**The task:** Filter the listing for lines containing "intercambio".

====

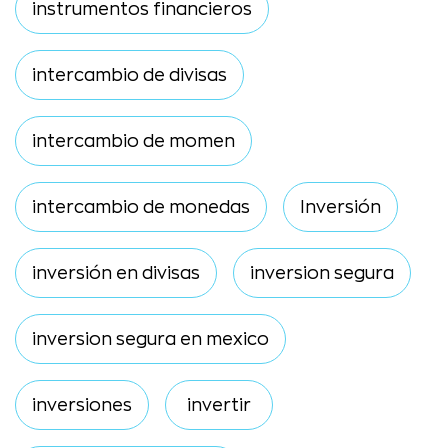
instrumentos financieros
intercambio de divisas
intercambio de momen
intercambio de monedas
Inversión
inversión en divisas
inversion segura
inversion segura en mexico
inversiones
invertir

====

**Solution for this exercise:**
intercambio de divisas
intercambio de momen
intercambio de monedas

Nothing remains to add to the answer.